I'm new here so Hello. I have been trying to find out the sex of my jewels. I thought I would post some pics. Sorry they are not to good as my camera stinks. Thanks for any replies.




































[/img]


----------



## davoz01 (Jan 19, 2005)

Impossible to sex from your pics. Males tend to have more color and females more round. I usually just watch the behavior.


----------



## Cichlid Man (Jan 19, 2005)

It's very difficult to say, not because of your pics but because they are not showing their true adult breeding colours.
When they breed or get mature, the male has blue spots all over the body and when displaying or breeding turns his throut red, his fins will also grow into a point when he is the dominant fish in the tank.
The female will be stumpier, have rounded fins,and in colour have speckled blue dots only on her gill covers.
To tell the sexes when there colours and apperance are so similar, if the male is dominant he will be the one displaying, and if he does, will caught the female and you will have a sucessful breeding pair.
If on the other hand the female is dominant, she will chase and attack the male and not let him breed with her, he may be killed if the tank is too small.
Dispite the male being dominant he may show some signs of aggression at first, but once the female realizes that she can benifit the protection of a male, she will axcept him as a mate.


----------



## alfdawg (Jan 21, 2005)

heres a few more pics. Still not too clear.


----------



## alfdawg (Jan 21, 2005)

another


----------



## alfdawg (Jan 21, 2005)

another


----------



## alfdawg (Jan 21, 2005)

second to last


----------



## alfdawg (Jan 21, 2005)

last one


----------



## alfdawg (Jan 21, 2005)

Anybody?


----------



## alfdawg (Jan 21, 2005)

Thats cool. Thanks for the replies I got. Be cool


----------



## Cichlid Man (Jan 19, 2005)

Sorry for the wait, but if you can't tell the sexes from that description that I gave you then I'll tell you myself, it's most likely that the longer larger one is a male and the shorter smaller one is a female.


----------



## alfdawg (Jan 21, 2005)

thanks again.
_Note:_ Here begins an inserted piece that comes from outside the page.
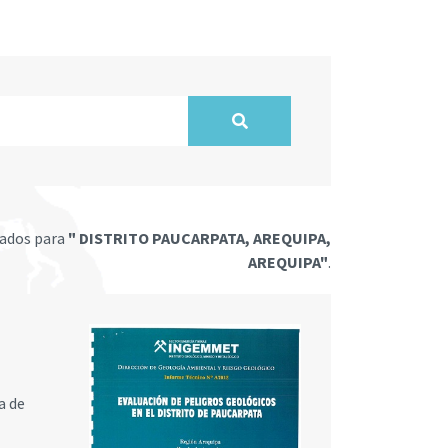
tados para
" DISTRITO PAUCARPATA, AREQUIPA,
AREQUIPA"
.
a de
When/what size for sexual maturity?


----------



## Cichlid Man (Jan 19, 2005)

From the pictures they look more or less ready, but I'll have to see them in real life to be 100% certain.


----------



## joe kool (Jan 24, 2005)

If they are like other cichlids the females vent (hole behind the anus ... or second hole back from the head on bottom :lol: )will be noticably larger than the "first hole" anus on the males they will be closer in size ... now jewles are egg layers and eggs are significantly smaller than the mouth brooding africans so I don't know if that will ring true with the jewles. gently net then up, turn them over and take a look see ... perv ... :lol: just kidding :mrgreen:


----------



## alfdawg (Jan 21, 2005)

Thanks again


----------